— WORK INSTRUCTION —
From the first line to the last, reproduce the records exactly.

— EXTRACTED ENTRIES —
※
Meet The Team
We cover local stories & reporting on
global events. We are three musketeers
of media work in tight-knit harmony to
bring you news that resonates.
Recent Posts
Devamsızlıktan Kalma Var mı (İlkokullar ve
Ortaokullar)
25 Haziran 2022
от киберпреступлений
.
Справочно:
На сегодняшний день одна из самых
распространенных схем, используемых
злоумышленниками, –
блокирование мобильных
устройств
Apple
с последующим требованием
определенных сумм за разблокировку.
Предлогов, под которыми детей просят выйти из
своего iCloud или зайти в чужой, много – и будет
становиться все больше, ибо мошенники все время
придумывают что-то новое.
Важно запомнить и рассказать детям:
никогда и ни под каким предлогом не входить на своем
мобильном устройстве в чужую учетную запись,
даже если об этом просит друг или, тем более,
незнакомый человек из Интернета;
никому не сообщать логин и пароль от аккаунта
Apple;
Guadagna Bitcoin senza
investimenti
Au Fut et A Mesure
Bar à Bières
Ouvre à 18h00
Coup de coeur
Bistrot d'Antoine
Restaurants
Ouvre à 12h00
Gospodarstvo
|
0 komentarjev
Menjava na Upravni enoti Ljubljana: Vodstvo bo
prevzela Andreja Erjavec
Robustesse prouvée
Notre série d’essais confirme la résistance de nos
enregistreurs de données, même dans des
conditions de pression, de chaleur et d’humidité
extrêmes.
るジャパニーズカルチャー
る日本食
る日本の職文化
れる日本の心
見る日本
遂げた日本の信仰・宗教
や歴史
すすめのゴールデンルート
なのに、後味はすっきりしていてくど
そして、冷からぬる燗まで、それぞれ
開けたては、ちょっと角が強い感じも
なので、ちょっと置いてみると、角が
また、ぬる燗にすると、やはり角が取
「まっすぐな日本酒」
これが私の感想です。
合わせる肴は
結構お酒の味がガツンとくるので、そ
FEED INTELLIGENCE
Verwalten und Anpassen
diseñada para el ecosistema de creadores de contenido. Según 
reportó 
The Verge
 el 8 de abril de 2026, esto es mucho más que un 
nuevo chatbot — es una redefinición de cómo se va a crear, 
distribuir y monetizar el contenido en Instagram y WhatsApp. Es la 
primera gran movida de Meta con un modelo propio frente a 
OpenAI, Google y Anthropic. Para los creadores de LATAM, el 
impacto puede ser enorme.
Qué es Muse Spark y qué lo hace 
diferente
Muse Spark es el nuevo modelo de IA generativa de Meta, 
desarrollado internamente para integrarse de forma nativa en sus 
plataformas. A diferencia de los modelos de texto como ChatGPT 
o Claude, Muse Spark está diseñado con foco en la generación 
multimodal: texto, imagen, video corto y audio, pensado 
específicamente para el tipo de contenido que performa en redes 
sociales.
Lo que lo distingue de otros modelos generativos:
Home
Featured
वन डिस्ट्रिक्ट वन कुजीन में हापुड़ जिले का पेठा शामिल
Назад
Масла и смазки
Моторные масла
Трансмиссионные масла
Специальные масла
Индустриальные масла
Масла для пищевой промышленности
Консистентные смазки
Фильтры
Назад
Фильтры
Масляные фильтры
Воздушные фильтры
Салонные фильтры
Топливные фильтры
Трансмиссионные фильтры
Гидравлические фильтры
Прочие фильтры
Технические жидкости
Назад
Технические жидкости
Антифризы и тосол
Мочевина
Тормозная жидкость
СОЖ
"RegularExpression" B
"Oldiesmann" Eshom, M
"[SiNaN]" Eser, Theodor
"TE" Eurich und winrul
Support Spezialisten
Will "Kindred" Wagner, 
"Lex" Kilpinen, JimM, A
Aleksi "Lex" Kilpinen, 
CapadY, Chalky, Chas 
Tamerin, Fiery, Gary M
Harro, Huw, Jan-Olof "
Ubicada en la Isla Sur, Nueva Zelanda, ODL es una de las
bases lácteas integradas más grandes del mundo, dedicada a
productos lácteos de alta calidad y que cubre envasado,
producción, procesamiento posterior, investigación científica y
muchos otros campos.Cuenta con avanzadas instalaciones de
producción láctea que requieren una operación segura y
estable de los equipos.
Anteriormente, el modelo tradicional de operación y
※
— SOLUTION BELOW —
Meet The Team
We cover local stories & reporting on
global events. We are three musketeers
of media work in tight-knit harmony to
bring you news that resonates.
Recent Posts
Devamsızlıktan Kalma Var mı (İlkokullar ve
Ortaokullar)
25 Haziran 2022
от киберпреступлений
.
Справочно:
На сегодняшний день одна из самых
распространенных схем, используемых
злоумышленниками, –
блокирование мобильных
устройств
Apple
с последующим требованием
определенных сумм за разблокировку.
Предлогов, под которыми детей просят выйти из
своего iCloud или зайти в чужой, много – и будет
становиться все больше, ибо мошенники все время
придумывают что-то новое.
Важно запомнить и рассказать детям:
никогда и ни под каким предлогом не входить на своем
мобильном устройстве в чужую учетную запись,
даже если об этом просит друг или, тем более,
незнакомый человек из Интернета;
никому не сообщать логин и пароль от аккаунта
Apple;
Guadagna Bitcoin senza
investimenti
Au Fut et A Mesure
Bar à Bières
Ouvre à 18h00
Coup de coeur
Bistrot d'Antoine
Restaurants
Ouvre à 12h00
Gospodarstvo
|
0 komentarjev
Menjava na Upravni enoti Ljubljana: Vodstvo bo
prevzela Andreja Erjavec
Robustesse prouvée
Notre série d’essais confirme la résistance de nos
enregistreurs de données, même dans des
conditions de pression, de chaleur et d’humidité
extrêmes.
るジャパニーズカルチャー
る日本食
る日本の職文化
れる日本の心
見る日本
遂げた日本の信仰・宗教
や歴史
すすめのゴールデンルート
なのに、後味はすっきりしていてくど
そして、冷からぬる燗まで、それぞれ
開けたては、ちょっと角が強い感じも
なので、ちょっと置いてみると、角が
また、ぬる燗にすると、やはり角が取
「まっすぐな日本酒」
これが私の感想です。
合わせる肴は
結構お酒の味がガツンとくるので、そ
FEED INTELLIGENCE
Verwalten und Anpassen
diseñada para el ecosistema de creadores de contenido. Según 
reportó 
The Verge
 el 8 de abril de 2026, esto es mucho más que un 
nuevo chatbot — es una redefinición de cómo se va a crear, 
distribuir y monetizar el contenido en Instagram y WhatsApp. Es la 
primera gran movida de Meta con un modelo propio frente a 
OpenAI, Google y Anthropic. Para los creadores de LATAM, el 
impacto puede ser enorme.
Qué es Muse Spark y qué lo hace 
diferente
Muse Spark es el nuevo modelo de IA generativa de Meta, 
desarrollado internamente para integrarse de forma nativa en sus 
plataformas. A diferencia de los modelos de texto como ChatGPT 
o Claude, Muse Spark está diseñado con foco en la generación 
multimodal: texto, imagen, video corto y audio, pensado 
específicamente para el tipo de contenido que performa en redes 
sociales.
Lo que lo distingue de otros modelos generativos:
Home
Featured
वन डिस्ट्रिक्ट वन कुजीन में हापुड़ जिले का पेठा शामिल
Назад
Масла и смазки
Моторные масла
Трансмиссионные масла
Специальные масла
Индустриальные масла
Масла для пищевой промышленности
Консистентные смазки
Фильтры
Назад
Фильтры
Масляные фильтры
Воздушные фильтры
Салонные фильтры
Топливные фильтры
Трансмиссионные фильтры
Гидравлические фильтры
Прочие фильтры
Технические жидкости
Назад
Технические жидкости
Антифризы и тосол
Мочевина
Тормозная жидкость
СОЖ
"RegularExpression" B
"Oldiesmann" Eshom, M
"[SiNaN]" Eser, Theodor
"TE" Eurich und winrul
Support Spezialisten
Will "Kindred" Wagner, 
"Lex" Kilpinen, JimM, A
Aleksi "Lex" Kilpinen, 
CapadY, Chalky, Chas 
Tamerin, Fiery, Gary M
Harro, Huw, Jan-Olof "
Ubicada en la Isla Sur, Nueva Zelanda, ODL es una de las
bases lácteas integradas más grandes del mundo, dedicada a
productos lácteos de alta calidad y que cubre envasado,
producción, procesamiento posterior, investigación científica y
muchos otros campos.Cuenta con avanzadas instalaciones de
producción láctea que requieren una operación segura y
estable de los equipos.
Anteriormente, el modelo tradicional de operación y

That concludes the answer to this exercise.